For His Glory

Saturday, September 17, 2005

Spiritual Disciplines Conference

We are having Dr. Don Whitney at our church this weekend. The conference started last night (Friday) and we had 3, 50 min sessions today and he will also be preaching tommorrow. He is teaching on the Spiritual Disciplines of a Christian and it is very insightful. I hope God uses this to bring me closer to Him through this conference in ways I could never dream of. Below is just my notes from some of the sessions.

Don Whitney ~ Spiritual Disciplines
Friday Night 09-16-05

Things we pray about:
Family
Finances
Future
Work/school
Church/ministry
“Current crisis”


Praying through Psalms
Psalm 23
The psalms were used to sing to God


Second best place to pray through:
New Testament Letters
1 Thessalonians 2

3rd best place to pray through:
Narrative passages
John 8


~Break~

Session 2

Meditation on Scripture

Psalm 39:3
“While I was musing the fire burned”
Meditation causes God's fire to flame up in our minds.
We feel deeply about what we think deeply about.
Psalm 1:1-3
We have to absorb the word of God like a hard rain that does not wash away because of hard soil.
Meditation = Obedience = God's Blessing
Meditation causes us to obey God which in turn brings God's Blessing
James 1:25

So how do we meditate?
When a verse stands out in your mind, go back and meditate on it or meditate on the theme of the passage.

10 methods of meditation on Scripture

1. Repeat the verse or phrase with emphasis on a different word each time.
2. Rewrite the verse in your own words.
3. Look for application of this text - what should you do in response to it?
4. Pray through the text.
5. Ask the Philippians 4:8 Questions.
6. Ask the “Joseph Hall” Questions.
7. Discover a minimum number of insights into the text (you set the number in advance)
8. Find a link or common thread between all the chapters or paragraphs you've read.
9. Use meditation Mapping. Recommended Book:




Don Whitney ~ Spiritual Disciplines Part 2

Don Whitney ~ Sat. Morning ~ 09-17-05

Session 2


Silence & Solitude …. “For the Purpose of Godliness”


Introduction

My favorite short story is The Bet by Anton Chekhov, a Russian writer of the last half of the nineteenth century. The plot involves a wager between two educated men regarding solitary confinement. A wealthy, middle-aged banker believed that the death penalty was a more humane penalty than solitary confinement because, "An executioner kills at once, solitary confinement kills gradually." One of his guests at a party, a young lawyer of twenty-five disagreed, saying, "To live under any conditions is better than not to live at all."

Angered, the banker impulsively responded with a bet of two million rubles that the younger man could not last five years in solitary confinement. The lawyer was so convinced of his endurance that he announced he would stay fifteen years alone instead of only five.

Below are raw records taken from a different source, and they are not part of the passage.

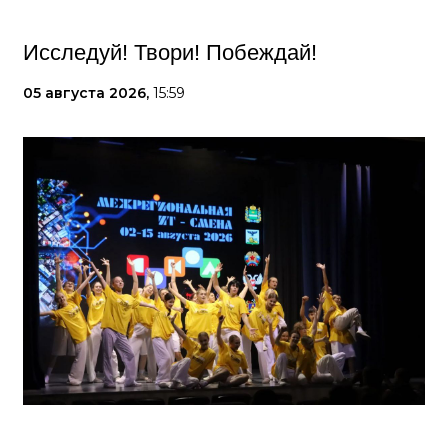
Исследуй! Твори! Побеждай!
05 августа 2026,
15:59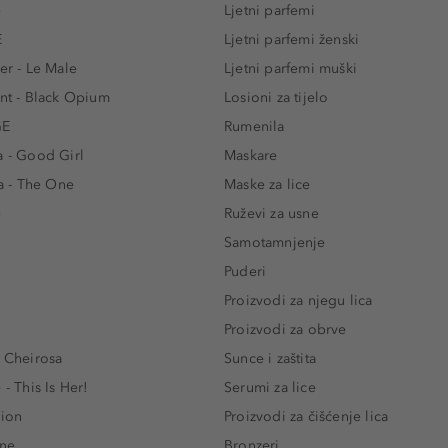
e
Ljetni parfemi
E
Ljetni parfemi ženski
er - Le Male
Ljetni parfemi muški
ent - Black Opium
Losioni za tijelo
GE
Rumenila
a - Good Girl
Maskare
 - The One
Maske za lice
e
Ruževi za usne
Samotamnjenje
Puderi
Proizvodi za njegu lica
Proizvodi za obrve
- Cheirosa
Sunce i zaštita
 - This Is Her!
Serumi za lice
lion
Proizvodi za čišćenje lica
One
Bronzeri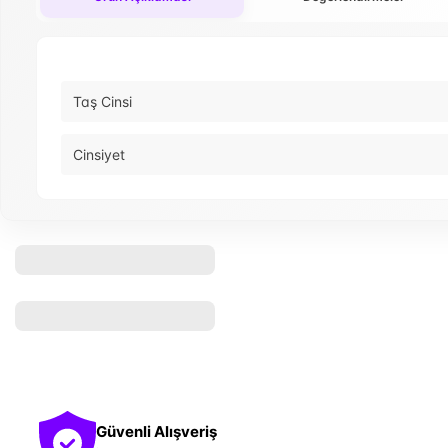
Taş Cinsi
Cinsiyet
Güvenli Alışveriş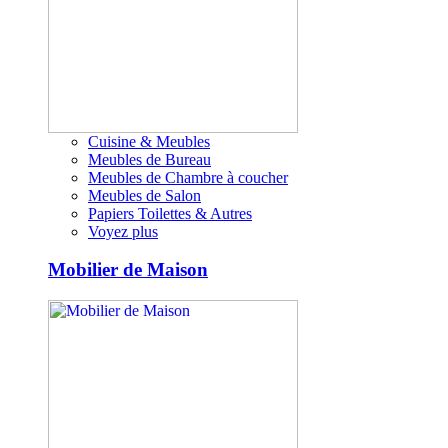
Cuisine & Meubles
Meubles de Bureau
Meubles de Chambre à coucher
Meubles de Salon
Papiers Toilettes & Autres
Voyez plus
Mobilier de Maison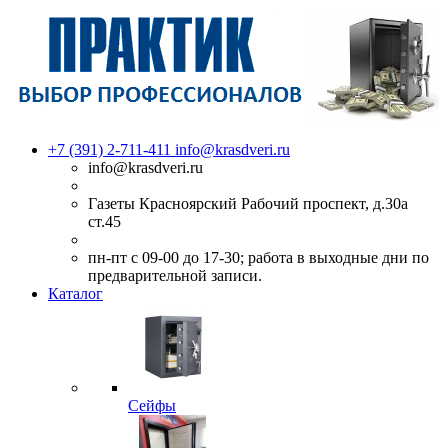
+7 (391) 2-711-411
info@krasdveri.ru
info@krasdveri.ru
Газеты Красноярский Рабочий проспект, д.30а
ст.45
пн-пт с 09-00 до 17-30; работа в выходные дни по
предварительной записи.
Каталог
Сейфы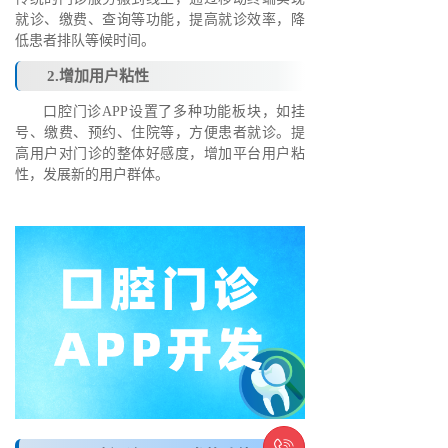
就诊、缴费、查询等功能，提高就诊效率，降
低患者排队等候时间。
2.增加用户粘性
口腔门诊APP设置了多种功能板块，如挂
号、缴费、预约、住院等，方便患者就诊。提
高用户对门诊的整体好感度，增加平台用户粘
性，发展新的用户群体。


The arrangements were made and the young man moved into a separate building on the grounds of the banker's large estate. He was allowed no visitors or newspapers. He could write letters but receive none. There were guards watching to make sure he never violated the agreement, but they were placed so that he could never see another human being from his windows. He received his food in silence through a small opening where he could not see those who served him. Everything else he wanted—books, certain foods, musical instruments, etc.—was granted by special written request.

The story develops with a description of the things the lawyer asked for through the years and the observations of the guards who occasionally stole a glance through a window. During the first year the piano could be heard at almost any hour and he asked for many books, mostly novels and other light reading. The next year the music ceased and the works of various classical authors were requested. In the sixth year of his isolation he began to study languages and soon had mastered six. After the tenth year of his confinement, the prisoner sat motionless at the table and read the New Testament. After more than a year's saturation of the Bible he began to study the history of religion and works on theology. During the last two years his reading broadened to cover many subjects in addition to theology.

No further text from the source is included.